Concomitant use with insulin and oral antidiabetic agent drugs may lead to the intensification of the blood sugar lowering effects of these drugs.
4.6. Pregnancy and Lactation
Pregnancy:
Atenolol crosses the placental barrier and appears in the cord blood. No studies have been performed on the use of atenolol in the first trimester and the possibility of foetal injury cannot be excluded. Atenolol has been used under close supervision for the treatment of hypertension in the third trimester. Administration of atenolol to pregnant women in the management of mild to moderate hypertension has been associated with intra-uterine growth retardation.
The use of atenolol in women who are, or may become pregnant, requires that the anticipated benefit be weighed against the possible risks, particularly in the first and second trimesters, since beta-adrenoceptor blocking drugs, in general, have been associated with a decrease in placental perfusion which may result in intra-uterine deaths, immature and premature deliveries.
Lactation:
There is significant accumulation of atenolol in breast milk. Caution should be exercised when atenolol is administered to a nursing woman.
4.7. Effects on Ability to Drive and Use Machines
Atenolol would not normally be expected to affect the ability to drive or to use machines, however, it should be noted that occasionally dizziness or fatigue may occur.
4.8. Undesirable Effects
As with other beta-blocking agents, side effects reported are usually attributable to the pharmacological actions of the drug. The following adverse effects, listed by body system, have been reported:
Cardiovascular: Bradycardia, coldness in the extremities, deterioration of heart failure, postural hypotension which may be associated with syncope. In susceptible patients precipitation of heart block, intermittent claudication or Raynaud's phenomenon may occur.
CNS: Headache, dizziness, confusion, mood changes, nightmares, sleep disturbances, psychoses and hallucinations.
Respiratory: Bronchospasm may occur in patients with bronchial asthma or a history of asthmatic complaints.
Gastrointestinal: Dry mouth, gastrointestinal disturbances. Elevations of transaminase levels have been seen infrequently, rare cases of hepatic toxicity including intrahepatic cholestasis have been reported.

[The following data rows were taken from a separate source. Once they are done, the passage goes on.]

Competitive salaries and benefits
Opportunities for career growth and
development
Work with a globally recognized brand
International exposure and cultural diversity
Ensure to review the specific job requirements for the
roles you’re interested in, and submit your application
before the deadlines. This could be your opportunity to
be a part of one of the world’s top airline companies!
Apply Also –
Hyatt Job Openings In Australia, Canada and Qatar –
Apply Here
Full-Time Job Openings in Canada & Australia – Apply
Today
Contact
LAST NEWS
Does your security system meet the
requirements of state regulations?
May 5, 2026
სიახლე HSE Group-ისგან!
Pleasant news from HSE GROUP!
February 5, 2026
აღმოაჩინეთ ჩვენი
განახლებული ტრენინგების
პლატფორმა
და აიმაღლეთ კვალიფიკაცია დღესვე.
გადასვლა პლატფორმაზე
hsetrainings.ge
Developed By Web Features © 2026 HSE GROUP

Haematological: Purpura, thrombocytopenia.
Neurological: Paraesthesia.
Reproductive: Impotence.
Integumentary: Reversible alopecia, dry eyes, skin rashes, psoriasiform skin reactions and worsening of psoriasis.

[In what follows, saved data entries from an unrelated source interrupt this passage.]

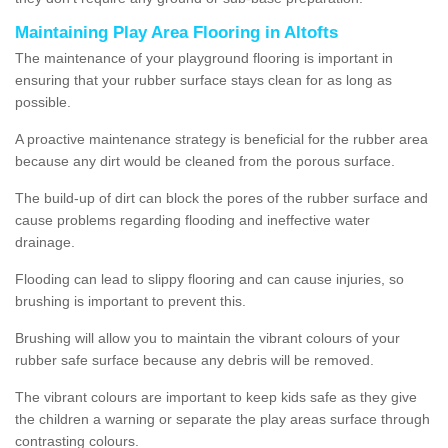
Maintaining Play Area Flooring in Altofts
The maintenance of your playground flooring is important in
ensuring that your rubber surface stays clean for as long as
possible.
A proactive maintenance strategy is beneficial for the rubber area
because any dirt would be cleaned from the porous surface.
The build-up of dirt can block the pores of the rubber surface and
cause problems regarding flooding and ineffective water
drainage.
Flooding can lead to slippy flooring and can cause injuries, so
brushing is important to prevent this.
Brushing will allow you to maintain the vibrant colours of your
rubber safe surface because any debris will be removed.
The vibrant colours are important to keep kids safe as they give
the children a warning or separate the play areas surface through
contrasting colours.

Other: Fatigue, visual disturbances, an increase in ANA (antinuclear antibodies) although the clinical significance of this is unclear.
Discontinuance of the drug should be considered if, according to clinical judgement, the well being of the patient is adversely affected by any of the above reactions.
4.9. Overdose
Symptoms of overdosage may include bradycardia, hypotension, acute cardiac insufficiency and bronchospasm.
Patients should be kept under close supervision and treated in an intensive care ward. Gastric lavage, activated charcoal and a laxative should be used to prevent absorption of any drug still present in the gastrointestinal tract. Hypotension and shock can be treated by plasma or plasma substitutes. Use of haemodialysis or haemoperfusion may be considered.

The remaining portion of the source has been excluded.